Exploring the origins of a specific cultural belief often turns into a chicken or egg question. Historians can speculate whether a society adopted a new creed based on the environmental pressures of the time, or if it was a natural progression of their already existing values. The reality is most likely an intricate combination of the two, with the real truth often lost to the depths of time. When Kirk encounters the citizens of Omega IV, and their strangely familiar values, he discovers how the belief system veered off course.

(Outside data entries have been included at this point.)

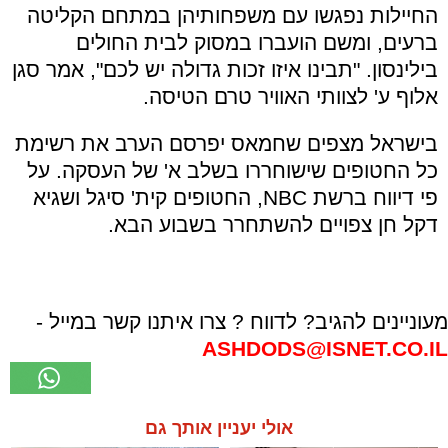
החיילות נפגשו עם משפחותיהן במתחם הקליטה
ברעים, ומשם הועברו במסוק לבית החולים
בילינסון. "תבינו איזו זכות גדולה יש לכם", אמר סגן
אלוף ע' לצוותי האוויר טרם הטיסה.
בישראל מצפים שחמאס יפרסם הערב את רשימת
כל החטופים שישוחררו בשלב א' של העסקה. על
פי דיווח ברשת NBC, החטופים קית' סיגל ושגיא
דקל חן צפויים להשתחרר בשבוע הבא.
מעוניינים להגיב? לדווח ? צרו איתנו קשר במייל -
ASHDODS@ISNET.CO.IL
אולי יעניין אותך גם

The Enterprise finds another Federation ship, the USS Exeter, orbiting Omega IV. Upon investigation, Dr. McCoy finds that the entire crew was infected with a deadly disease which rapidly deteriorated the bodies into crystalised remnants of the body’s solid mass. Log entries on the ship warn any passer-by that they are now infected with the same disease, and the only hope of survival is to take refuge on the planet. Once below, Kirk, Spock, McCoy, and Lt. Disposable encounter Exeter’s former leader, Captain Tracey. In a convoluted series of events which ultimately lead nowhere, Captain Tracey tries to coerce the Enterprise crew into helping him discover and harness the secret to immortality from the planet. The native inhabitants, warring tribes calling themselves the Yangs and Kohms, enjoy extremely long lifespans. However, there is no fountain of youth; McCoy tries to explain to Tracey that the disease was engineered as a biological weapon and any immunity the planet’s inhabitants have gained was a result of natural selection.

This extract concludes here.